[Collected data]
* * *

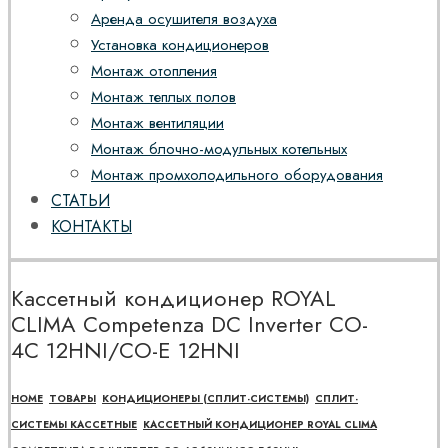
Аренда осушителя воздуха
Установка кондиционеров
Монтаж отопления
Монтаж теплых полов
Монтаж вентиляции
Монтаж блочно-модульных котельных
Монтаж промхолодильного оборудования
СТАТЬИ
КОНТАКТЫ
Кассетный кондиционер ROYAL
CLIMA Competenza DC Inverter CO-
4C 12HNI/CO-E 12HNI
HOME
ТОВАРЫ
КОНДИЦИОНЕРЫ (СПЛИТ-СИСТЕМЫ)
СПЛИТ-
СИСТЕМЫ КАССЕТНЫЕ
КАССЕТНЫЙ КОНДИЦИОНЕР ROYAL CLIMA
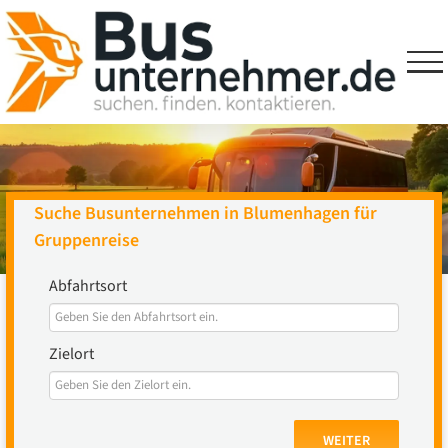
Skip
to
content
Suche Busunternehmen in Blumenhagen für
Gruppenreise
Abfahrtsort
Zielort
WEITER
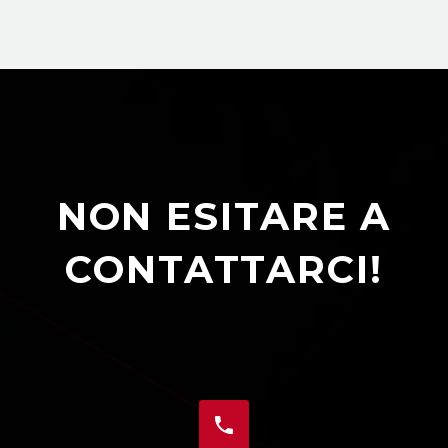
NON ESITARE A
CONTATTARCI!


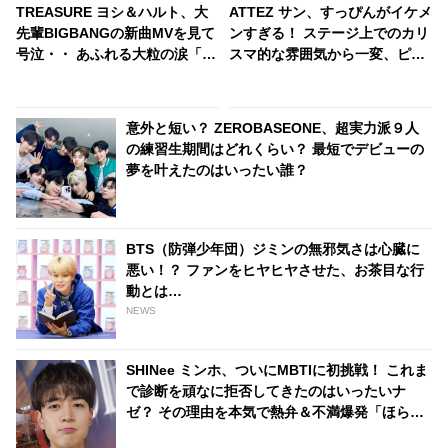
TREASURE ヨシ＆ハルト、大
ATTEZ サン、すっぴんがイケメ
先輩BIGBANGの新曲MVを見て
ンすぎる！ ステージ上でのカリ
号泣・・ あふれる大粒の涙「僕
スマ的な雰囲気から一変、ピュ
の人生はいつもBIGBANG先輩
ア感あふれるビジュアルに視線
の歌と共にありました」憧れの
殺到
アーティストへの純粋な愛に感
意外と短い？ ZEROBASEONE、超実力派９人
動
の練習生期間はどれくらい？ 最短でデビューの
夢を叶えたのはいったい誰？
BTS（防弾少年団）ジミンの無邪気さは心臓に
悪い！？ ファンをヒヤヒヤさせた、お茶目な行
動とは…
NEWS
SHINee ミンホ、ついにMBTIに初挑戦！ これま
で診断を頑なに拒否してきたのはいったいナ
ゼ？ その理由を本気で熱弁＆不満爆発「ほら見
て、こういうのが問題だと思う」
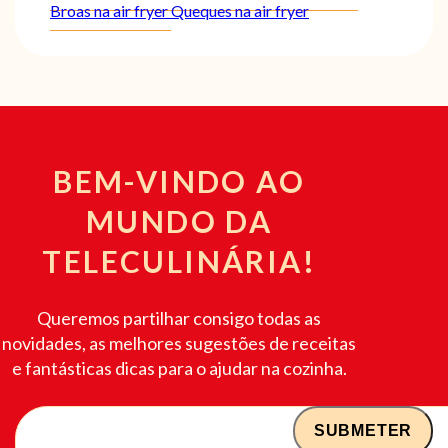
Broas na air fryer
Queques na air fryer
BEM-VINDO AO
MUNDO DA
TELECULINÁRIA!
Queremos partilhar consigo todas as
novidades, as melhores sugestões de receitas
e fantásticas dicas para o ajudar na cozinha.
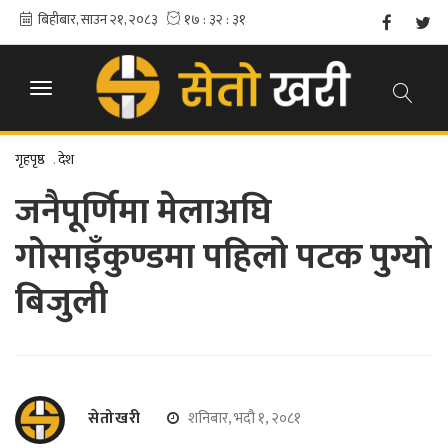
गृहपृष्ठ
.
देश
जनैपूर्णिमा मेलाअघि
गोसाइँकुण्डमा पहिलो पटक पुग्यो
बिजुली
सेतोखरी
शनिबार, भदौ १, २०८१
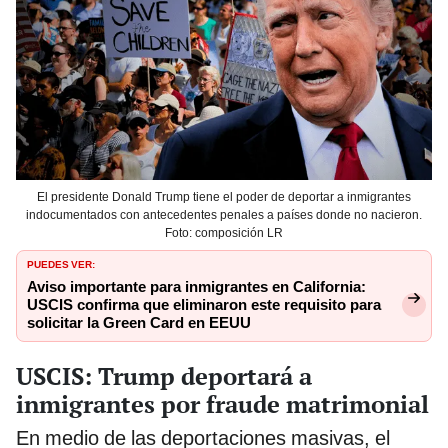
El presidente Donald Trump tiene el poder de deportar a inmigrantes
indocumentados con antecedentes penales a países donde no nacieron.
Foto: composición LR
PUEDES VER:
Aviso importante para inmigrantes en California:
USCIS confirma que eliminaron este requisito para
solicitar la Green Card en EEUU
USCIS: Trump deportará a
inmigrantes por fraude matrimonial
En medio de las deportaciones masivas, el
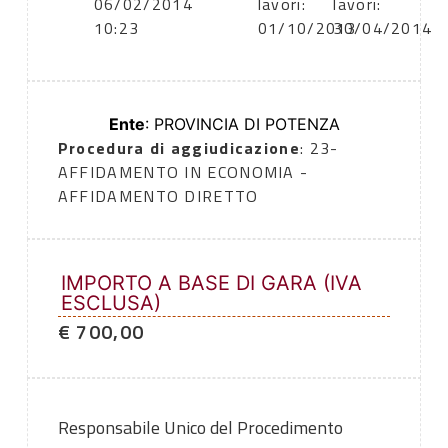
06/02/2014
lavori:
lavori:
10:23
01/10/2013
30/04/2014
Ente
: PROVINCIA DI POTENZA
Procedura di aggiudicazione
: 23-
AFFIDAMENTO IN ECONOMIA -
AFFIDAMENTO DIRETTO
IMPORTO A BASE DI GARA (IVA
ESCLUSA)
€ 700,00
Responsabile Unico del Procedimento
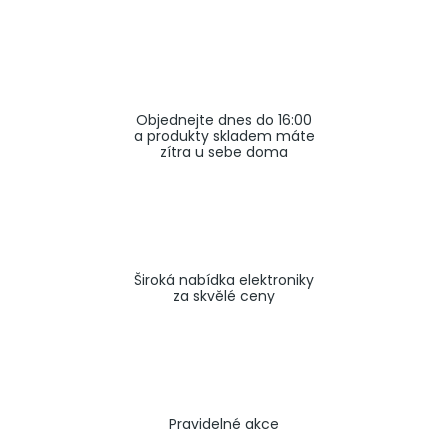
a
j
í
t
Objednejte dnes do 16:00
?
a produkty skladem máte
zítra u sebe doma
HLEDAT
Široká nabídka elektroniky
za skvělé ceny
Pravidelné akce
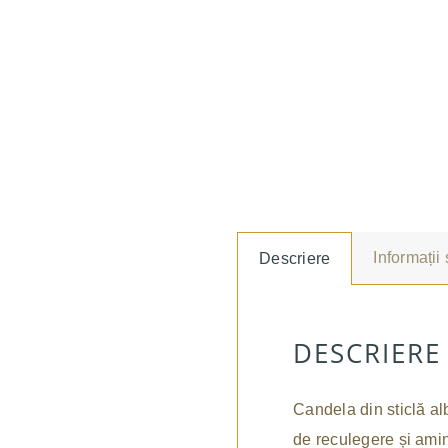
Informații
Descriere
DESCRIERE
Candela din sticlă alb
de reculegere și amint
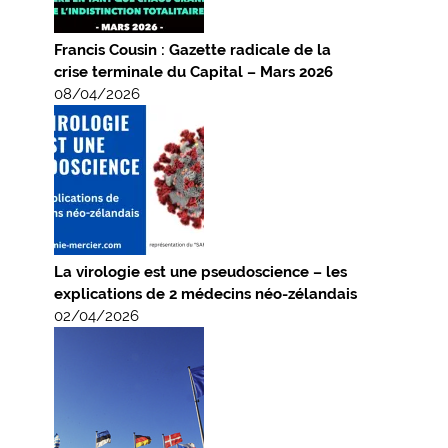
Francis Cousin : Gazette radicale de la
crise terminale du Capital – Mars 2026
08/04/2026
La virologie est une pseudoscience – les
explications de 2 médecins néo-zélandais
02/04/2026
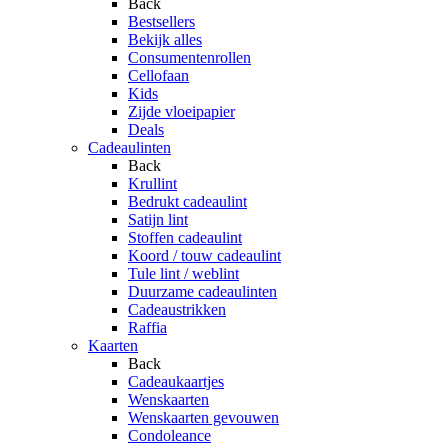
Back
Bestsellers
Bekijk alles
Consumentenrollen
Cellofaan
Kids
Zijde vloeipapier
Deals
Cadeaulinten
Back
Krullint
Bedrukt cadeaulint
Satijn lint
Stoffen cadeaulint
Koord / touw cadeaulint
Tule lint / weblint
Duurzame cadeaulinten
Cadeaustrikken
Raffia
Kaarten
Back
Cadeaukaartjes
Wenskaarten
Wenskaarten gevouwen
Condoleance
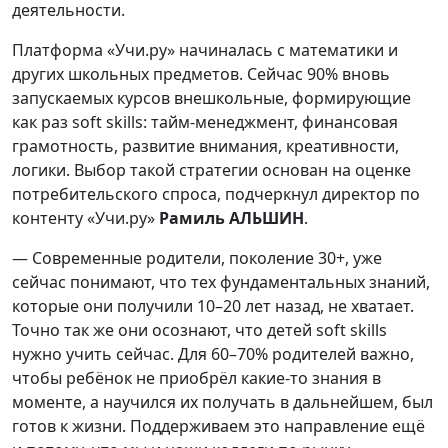
деятельности.
Платформа «Учи.ру» начиналась с математики и
других школьных предметов. Сейчас 90% вновь
запускаемых курсов внешкольные, формирующие
как раз soft skills: тайм-менеджмент, финансовая
грамотность, развитие внимания, креативности,
логики. Выбор такой стратегии основан на оценке
потребительского спроса, подчеркнул директор по
контенту «Учи.ру»
Рамиль АЛЬШИН
.
— Современные родители, поколение 30+, уже
сейчас понимают, что тех фундаментальных знаний,
которые они получили 10–20 лет назад, не хватает.
Точно так же они осознают, что детей soft skills
нужно учить сейчас. Для 60–70% родителей важно,
чтобы ребёнок не приобрёл какие-то знания в
моменте, а научился их получать в дальнейшем, был
готов к жизни. Поддерживаем это направление ещё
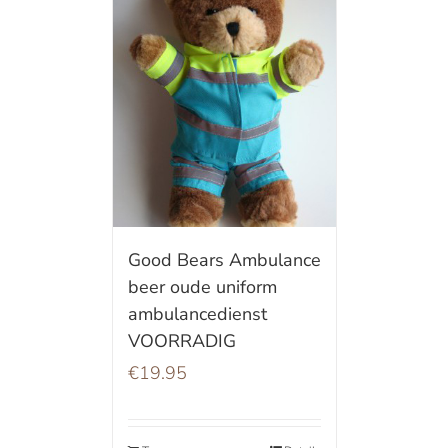
Good Bears Ambulance
beer oude uniform
ambulancedienst
VOORRADIG
€
19.95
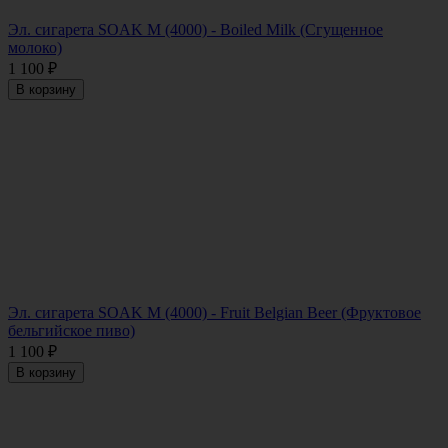
Эл. сигарета SOAK M (4000) - Boiled Milk (Сгущенное
молоко)
1 100
₽
В корзину
Эл. сигарета SOAK M (4000) - Fruit Belgian Beer (Фруктовое
бельгийское пиво)
1 100
₽
В корзину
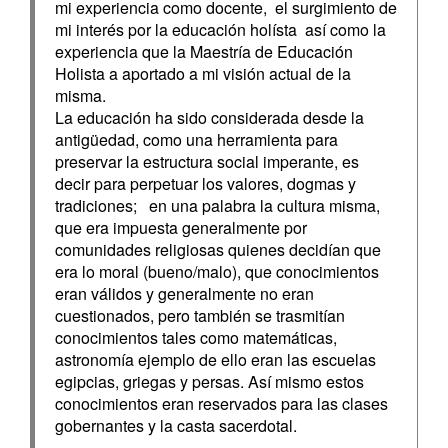
mi experiencia como docente, el surgimiento de
mi interés por la educación holísta así como la
experiencia que la Maestría de Educación
Holista a aportado a mi visión actual de la
misma.
La educación ha sido considerada desde la
antigüedad, como una herramienta para
preservar la estructura social imperante, es
decir para perpetuar los valores, dogmas y
tradiciones; en una palabra la cultura misma,
que era impuesta generalmente por
comunidades religiosas quienes decidían que
era lo moral (bueno/malo), que conocimientos
eran válidos y generalmente no eran
cuestionados, pero también se trasmitían
conocimientos tales como matemáticas,
astronomía ejemplo de ello eran las escuelas
egipcias, griegas y persas. Así mismo estos
conocimientos eran reservados para las clases
gobernantes y la casta sacerdotal.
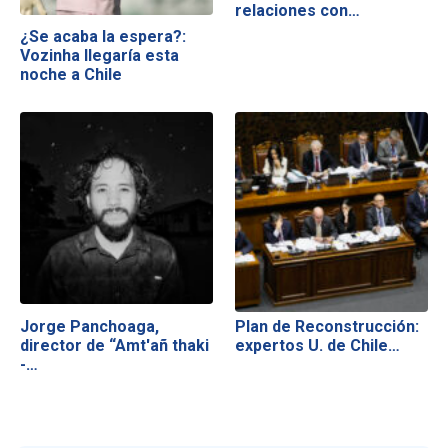
relaciones con…
¿Se acaba la espera?:
Vozinha llegaría esta
noche a Chile
Jorge Panchoaga,
Plan de Reconstrucción:
director de “Amt'añ thaki
expertos U. de Chile…
-…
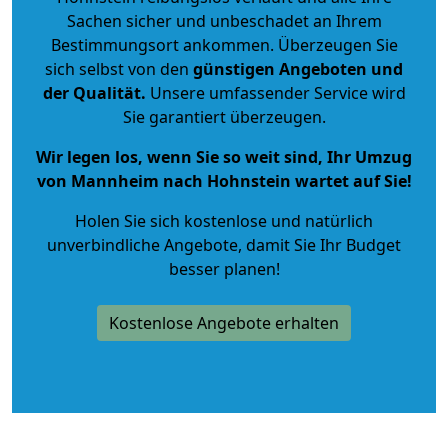
Sachen sicher und unbeschadet an Ihrem
Bestimmungsort ankommen. Überzeugen Sie
sich selbst von den
günstigen Angeboten und
der Qualität
.
Unsere umfassender Service wird
Sie garantiert überzeugen.
Wir legen los, wenn Sie so weit sind, Ihr Umzug
von Mannheim nach Hohnstein wartet auf Sie!
Holen Sie sich kostenlose und natürlich
unverbindliche Angebote
, damit Sie Ihr Budget
besser planen!
Kostenlose Angebote erhalten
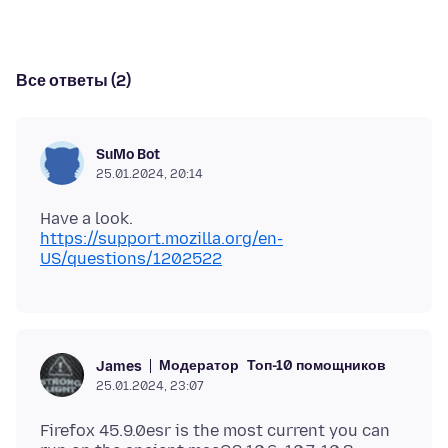
Все ответы (2)
SuMo Bot
25.01.2024, 20:14
https://support.mozilla.org/en-
US/questions/1202522
Модератор
Топ-10 помощников
James
25.01.2024, 23:07
Firefox 45.9.0esr is the most current you can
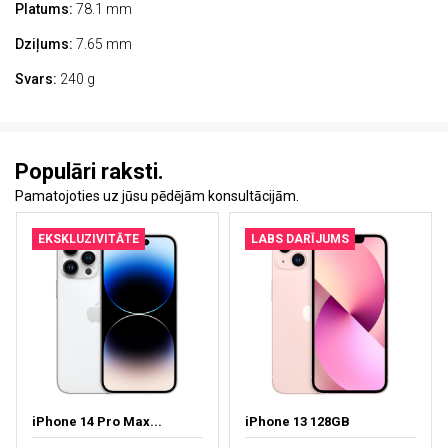
Platums:
78.1 mm
Dziļums:
7.65 mm
Svars:
240 g
Populāri raksti.
Pamatojoties uz jūsu pēdējām konsultācijām.
EKSKLUZIVITĀTE
LABS DARĪJUMS
iPhone 14 Pro Max...
iPhone 13 128GB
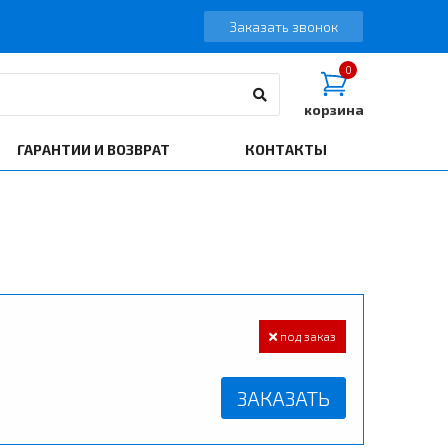
Заказать звонок
0
корзина
ГАРАНТИИ И ВОЗВРАТ
КОНТАКТЫ
под заказ
ЗАКАЗАТЬ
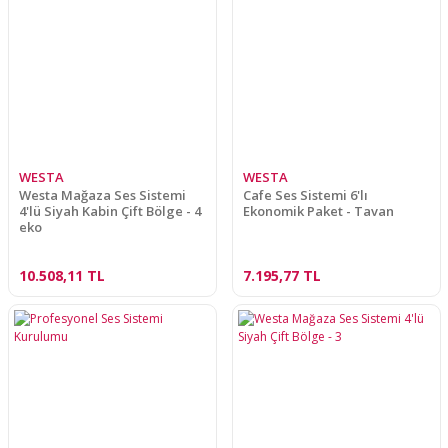
WESTA
WESTA
Westa Mağaza Ses Sistemi
Cafe Ses Sistemi 6'lı
4'lü Siyah Kabin Çift Bölge - 4
Ekonomik Paket - Tavan
eko
10.508,11 TL
7.195,77 TL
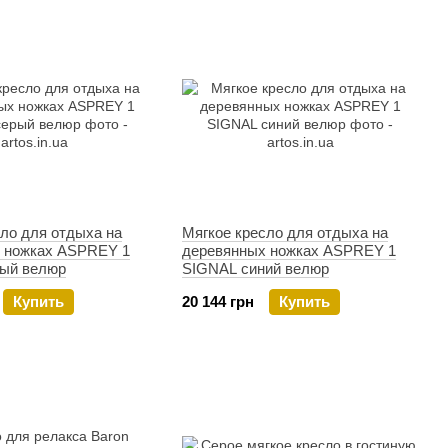
ло для отдыха на
Мягкое кресло для отдыха на
 ножках ASPREY 1
деревянных ножках ASPREY 1
ый велюр
SIGNAL синий велюр
Купить
20 144 грн
Купить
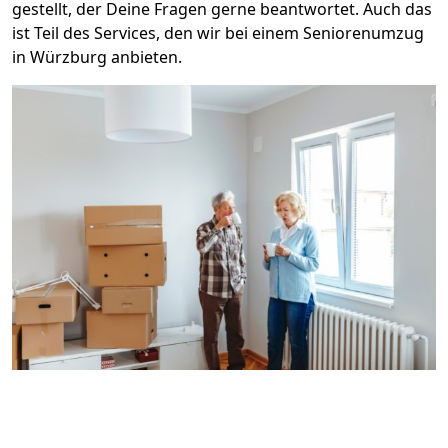
gestellt, der Deine Fragen gerne beantwortet. Auch das
ist Teil des Services, den wir bei einem Seniorenumzug
in Würzburg anbieten.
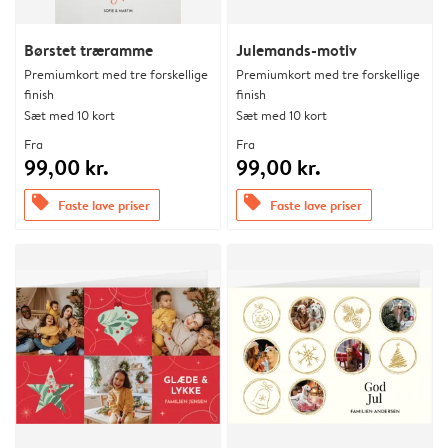
Børstet træramme
Julemands-motiv
Premiumkort med tre forskellige
Premiumkort med tre forskellige
finish
finish
Sæt med 10 kort
Sæt med 10 kort
Fra
Fra
99,00 kr.
99,00 kr.
offers
offers
Faste lave priser
Faste lave priser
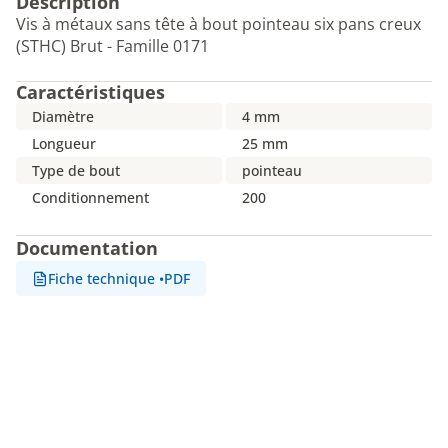
Description
Vis à métaux sans tête à bout pointeau six pans creux
(STHC) Brut - Famille 0171
Caractéristiques
Diamètre
4 mm
Longueur
25 mm
Type de bout
pointeau
Conditionnement
200
Documentation
Fiche technique
•
PDF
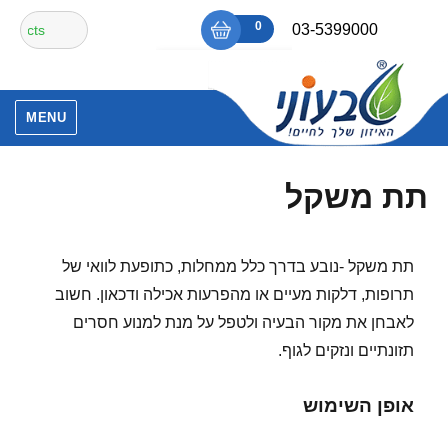
Ski
חיפוש
0
₪0
03-5399000
t
עבור:
conten
אין מוצרים בסל הקניות.
MENU
תת משקל
תת משקל -נובע בדרך כלל ממחלות, כתופעת לוואי של
תרופות, דלקות מעיים או מהפרעות אכילה ודכאון. חשוב
לאבחן את מקור הבעיה ולטפל על מנת למנוע חסרים
תזונתיים ונזקים לגוף.
אופן השימוש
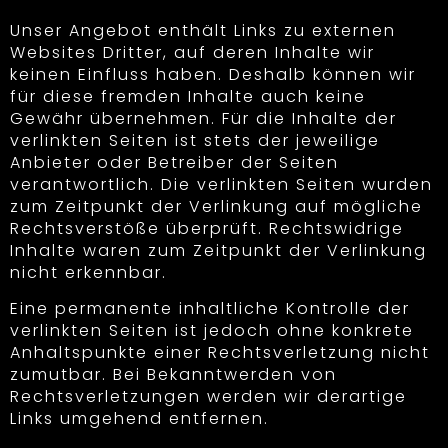
Unser Angebot enthält Links zu externen
Websites Dritter, auf deren Inhalte wir
keinen Einfluss haben. Deshalb können wir
für diese fremden Inhalte auch keine
Gewähr übernehmen. Für die Inhalte der
verlinkten Seiten ist stets der jeweilige
Anbieter oder Betreiber der Seiten
verantwortlich. Die verlinkten Seiten wurden
zum Zeitpunkt der Verlinkung auf mögliche
Rechtsverstöße überprüft. Rechtswidrige
Inhalte waren zum Zeitpunkt der Verlinkung
nicht erkennbar.
Eine permanente inhaltliche Kontrolle der
verlinkten Seiten ist jedoch ohne konkrete
Anhaltspunkte einer Rechtsverletzung nicht
zumutbar. Bei Bekanntwerden von
Rechtsverletzungen werden wir derartige
Links umgehend entfernen.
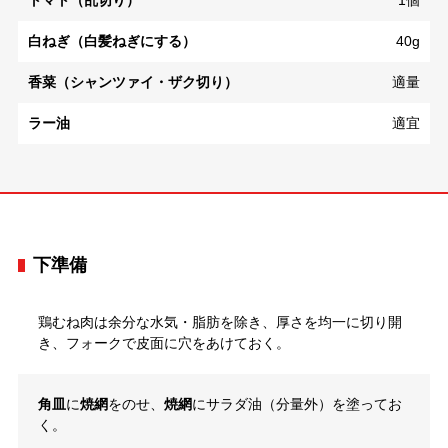
トマト（乱切り）
1個
白ねぎ（白髪ねぎにする）
40g
香菜（シャンツァイ・ザク切り）
適量
ラー油
適宜
下準備
鶏むね肉は余分な水気・脂肪を除き、厚さを均一に切り開
き、フォークで皮面に穴をあけておく。
角皿
に
焼網
をのせ、
焼網
にサラダ油（分量外）を塗ってお
く。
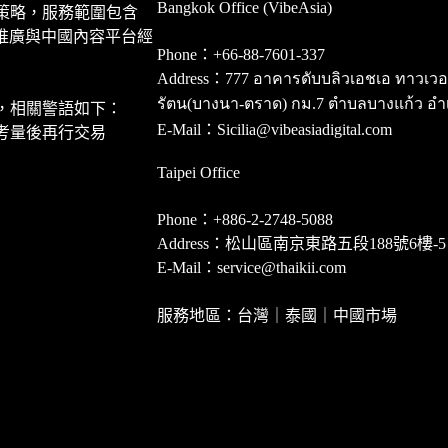
Bangkok Office (VibeAsia)
策略，服務範圍包含
推廣與中國內容平台經
Phone：+66-88-7601-337
Address：777 อาคารดับบลิวเอชเอ ทาวเวอร์ ชั
รัตน(บางนา-ตราด) กม.7 ตำบลบางแก้ว อำ
，相關警語如下：
E-Mail：Sicilia@vibeasiadigital.com
考量後再行交易
Taipei Office
Phone：+886-2-2748-5088
Address：松山區南京東路五段188號6樓-5
E-Mail：service@thaikii.com
服務地區：台灣｜泰國｜中國市場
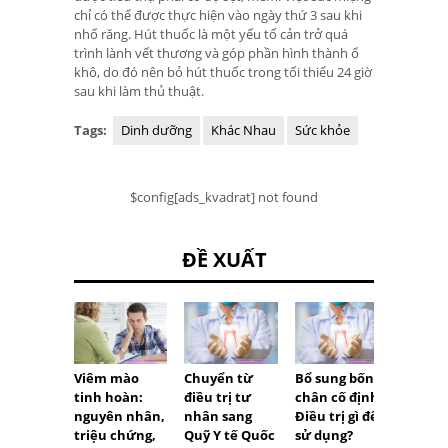
chỉ có thể được thực hiện vào ngày thứ 3 sau khi
nhổ răng. Hút thuốc là một yếu tố cản trở quá
trình lành vết thương và góp phần hình thành ổ
khô, do đó nên bỏ hút thuốc trong tối thiểu 24 giờ
sau khi làm thủ thuật.
Tags:
Dinh dưỡng
Khác Nhau
Sức khỏe
$config[ads_kvadrat] not found
ĐỀ XUẤT
Chuyển từ
Bổ sung bốn
Nứt d
Viêm mào
điều trị tư
chân cố định.
móng
tinh hoàn:
nhân sang
Điều trị gì để
nguyên nhân,
Quỹ Y tế Quốc
sử dụng?
triệu chứng,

* * *

WHAT YOU SHOULD DO: If a line in the entries contains the word "AFFIDAMENTO", copy that line out.

EXERCISE ANSWER:
AFFIDAMENTO IN ECONOMIA -
AFFIDAMENTO DIRETTO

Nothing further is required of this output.